Usually neutrinos are created as flavor eigenstates (example: "electron neutrino"). This is a mixture of the three mass eigenstates - there is no reference frame where all three are at rest. You can pick a frame where one mass eigenstate is at rest. The individual mass eigenstates have no interesting time-evolution, the mixture of all 3 generates the interesting effects (=distance-dependent mixing).

Now if I measure it later when it has morphed into another flavor; where is the extra/deficit energy?
There is no extra or deficit energy. You always get back the energy you used to produce the particle. Note that "the mass of an electron neutrino" is a very problematic concept.
ChrisVer
#3
Jan18-14, 10:44 AM
P: 751
measuring neutrinos is kind of difficult, so is their masses (that's why we are still on boundaries and not having exact masses for them). What we have measured is the differences of their squared masses, so we are talking for them being massive.
Now as already said, the flavor eigenstates are not the same as the mass eigenstates. That also means that you cannot diagonalize simultaneously the mass and the flavor (their interactions) matrix terms in the Lagrangian. So you have to choose a basis (mass or flavor). Once you have the one, the other can be written as a linear combination of the first (in the same way you work with QM once you take a basis eg position and write it as a linear combination of things that it doesn't commute with eg momentum via fourier transform).

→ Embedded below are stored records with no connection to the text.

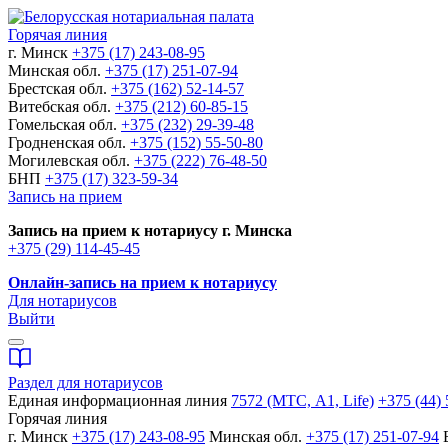
Горячая линия
г. Минск
+375 (17) 243-08-95
Минская обл.
+375 (17) 251-07-94
Брестская обл.
+375 (162) 52-14-57
Витебская обл.
+375 (212) 60-85-15
Гомельская обл.
+375 (232) 29-39-48
Гродненская обл.
+375 (152) 55-50-80
Могилевская обл.
+375 (222) 76-48-50
БНП
+375 (17) 323-59-34
Запись на прием
Запись на прием к нотариусу г. Минска
+375 (29) 114-45-45
Онлайн-запись на прием к нотариусу
Для нотариусов
Выйти
Раздел для нотариусов
Единая информационная линия
7572 (МТС, A1, Life)
+375 (44) 
Горячая линия
г. Минск
+375 (17) 243-08-95
Минская обл.
+375 (17) 251-07-94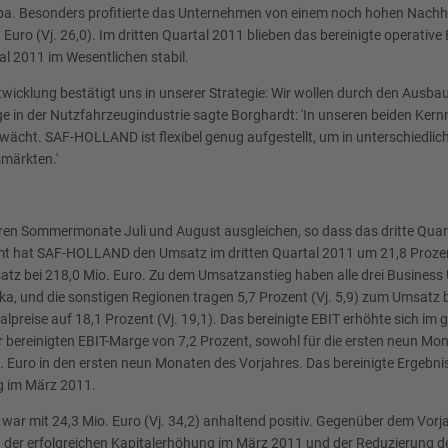
Besonders profitierte das Unternehmen von einem noch hohen Nachholbe
Euro (Vj. 26,0). Im dritten Quartal 2011 blieben das bereinigte operative
l 2011 im Wesentlichen stabil.
icklung bestätigt uns in unserer Strategie: Wir wollen durch den Ausbau
ge in der Nutzfahrzeugindustrie sagte Borghardt: 'In unseren beiden Ke
cht. SAF-HOLLAND ist flexibel genug aufgestellt, um in unterschiedlichen
märkten.'
n Sommermonate Juli und August ausgleichen, so dass das dritte Quartal
mt hat SAF-HOLLAND den Umsatz im dritten Quartal 2011 um 21,8 Prozen
satz bei 218,0 Mio. Euro. Zu dem Umsatzanstieg haben alle drei Business
ika, und die sonstigen Regionen tragen 5,7 Prozent (Vj. 5,9) zum Umsatz
eise auf 18,1 Prozent (Vj. 19,1). Das bereinigte EBIT erhöhte sich im gle
ner bereinigten EBIT-Marge von 7,2 Prozent, sowohl für die ersten neun Mon
 Euro in den ersten neun Monaten des Vorjahres. Das bereinigte Ergebnis je
g im März 2011.
 war mit 24,3 Mio. Euro (Vj. 34,2) anhaltend positiv. Gegenüber dem Vorj
er erfolgreichen Kapitalerhöhung im März 2011 und der Reduzierung der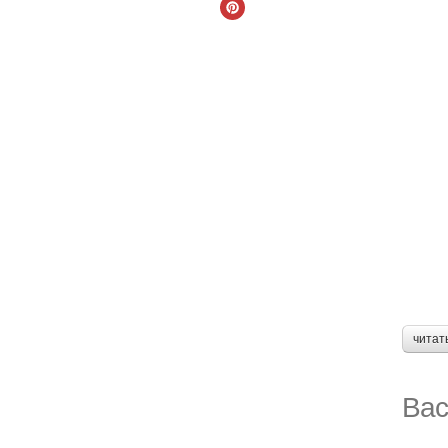
читат
Вас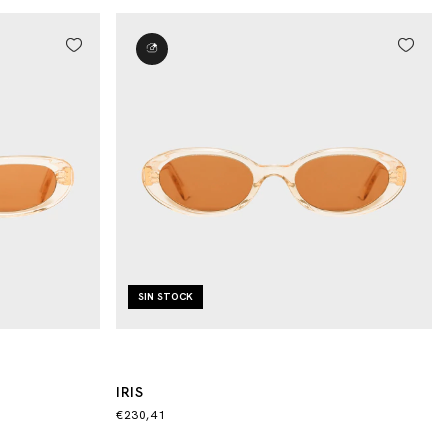
SIN STOCK
IRIS
€230,41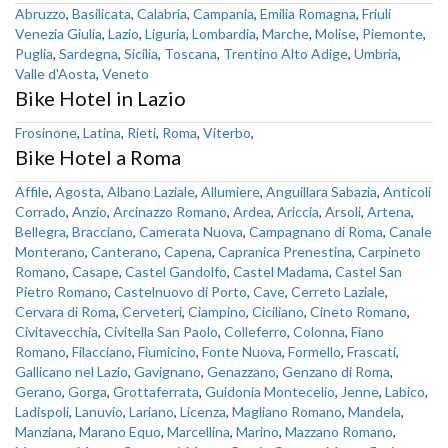
Abruzzo
,
Basilicata
,
Calabria
,
Campania
,
Emilia Romagna
,
Friuli
Venezia Giulia
,
Lazio
,
Liguria
,
Lombardia
,
Marche
,
Molise
,
Piemonte
,
Puglia
,
Sardegna
,
Sicilia
,
Toscana
,
Trentino Alto Adige
,
Umbria
,
Valle d'Aosta
,
Veneto
Bike Hotel in Lazio
Frosinone
,
Latina
,
Rieti
,
Roma
,
Viterbo
,
Bike Hotel a Roma
Affile
,
Agosta
,
Albano Laziale
,
Allumiere
,
Anguillara Sabazia
,
Anticoli
Corrado
,
Anzio
,
Arcinazzo Romano
,
Ardea
,
Ariccia
,
Arsoli
,
Artena
,
Bellegra
,
Bracciano
,
Camerata Nuova
,
Campagnano di Roma
,
Canale
Monterano
,
Canterano
,
Capena
,
Capranica Prenestina
,
Carpineto
Romano
,
Casape
,
Castel Gandolfo
,
Castel Madama
,
Castel San
Pietro Romano
,
Castelnuovo di Porto
,
Cave
,
Cerreto Laziale
,
Cervara di Roma
,
Cerveteri
,
Ciampino
,
Ciciliano
,
Cineto Romano
,
Civitavecchia
,
Civitella San Paolo
,
Colleferro
,
Colonna
,
Fiano
Romano
,
Filacciano
,
Fiumicino
,
Fonte Nuova
,
Formello
,
Frascati
,
Gallicano nel Lazio
,
Gavignano
,
Genazzano
,
Genzano di Roma
,
Gerano
,
Gorga
,
Grottaferrata
,
Guidonia Montecelio
,
Jenne
,
Labico
,
Ladispoli
,
Lanuvio
,
Lariano
,
Licenza
,
Magliano Romano
,
Mandela
,
Manziana
,
Marano Equo
,
Marcellina
,
Marino
,
Mazzano Romano
,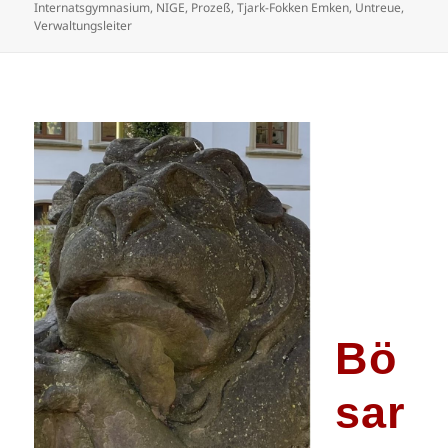
Internatsgymnasium
,
NIGE
,
Prozeß
,
Tjark-Fokken Emken
,
Untreue
,
Verwaltungsleiter
Bö
sar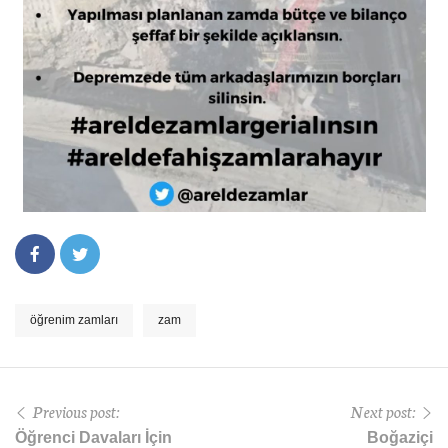
öğrenim zamları
zam
Previous post:
Next post:
Öğrenci Davaları İçin
Boğaziçi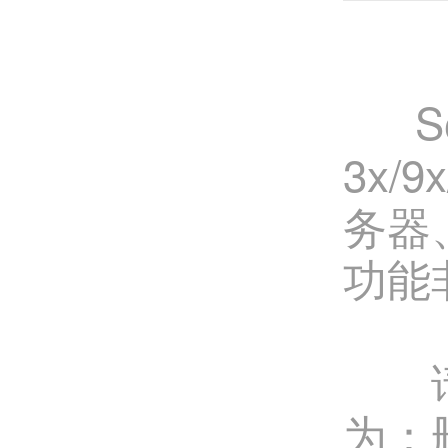
Se
3x/
务器
功能
请注
为：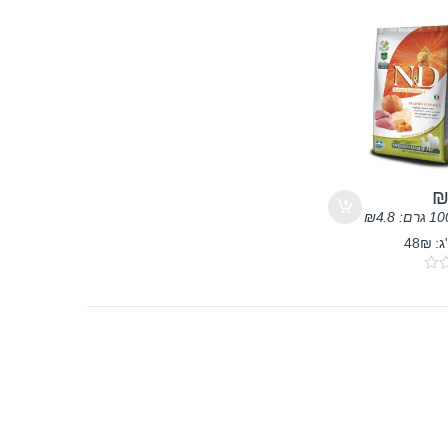
ר 2.5 ק”ג
₪
4.8
48₪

So you measure the mass? you can't distinguish what flavor your neutrino is- it's a linear combination. Same for flavors. So you will always write:
[itex]v_{a}= Σ_{i} U_{ai} u_{i}[/itex]
where [itex]v_{a}[/itex] are the flavor e.states, and [itex]u_{i}[/itex] are the mass e.states, and U being the mixture matrix. So what you measure is the electron neutrino, this will be:
[itex]v_{e}= U_{e1} u_{1}+U_{e2} u_{2}+U_{e3} u_{3}[/itex]

rrogers
#4
Jan18-14, 03:17 PM
P: 80
Neutrinos change flavor, energy transfer

Okay, this fits in with what little I know. I guess E=mc^2 isn't quite true in any case since a photon has energy but no mass. It fits into a different place in the stress-energy tensor. So if I place a neutrino in a trap, say between two masses, and then weighed the total the weighing would vary in time. Somewhat like an interference pattern in time.
Apologies for such an absurd measurement :)
Thanks again
ChrisVer
#5
Jan18-14, 03:43 PM
P: 751
I am sorry, I am not sure I can understand what you have in your mind by trap. I don't know if someone more specialized in neutrino measurements can help more, but according to my understanding this is impossible.
You can't trap neutrinos, because they can interact only via weak interactions, and that is uncommon to happen. But suppose you can (let us say) capture a neutrino, and keep it localized in a vollume/box of V. And you tried to weight it. Why do you say its weight would vary?
The total energy doesn't change.
rrogers
#6
Jan18-14, 05:42 PM
P: 80
Well I think it might be conceivable in something like a Lagrangian point; gravity is hard to ignore.
"Why do you say its weight would vary?"
Well what is meant by a neutrino's "mass"? I guess this is the heart of my problem.
Surely we don't have a case where inertial mass is different than gravitational mass?
ChrisVer
#7
Jan18-14, 07:14 PM
P: 751
in general, the Standard Model is not built on consideration of gravity.
So in general, we neglect gravity in physics under GUT energy scale, because it's very weak.
Neutrinos having mass, in general, means that neutrinos' left and right components (in the Weyl representation of Dirac spinors) interact with the Higg's vev and gain mass, through an interactive term in the Lagrangian called "Yukawa term". This thing leads in some extended theories of standard model (for example theories of very heavy right handed neutrinos, with mass equal [itex]M_{GUT}\approx 10^{16}GeV\approx 10^{-11}kg [/itex] or [itex]10 [/itex] nanogram-something enormous for pointlike particle). Why is their mass important? For some reasons, probably someone could write a list. Rest mass is important because it helps you in dealing kinematically with interactions... another reason could be that it help you add it up to the total mass of the universe... maybe even more.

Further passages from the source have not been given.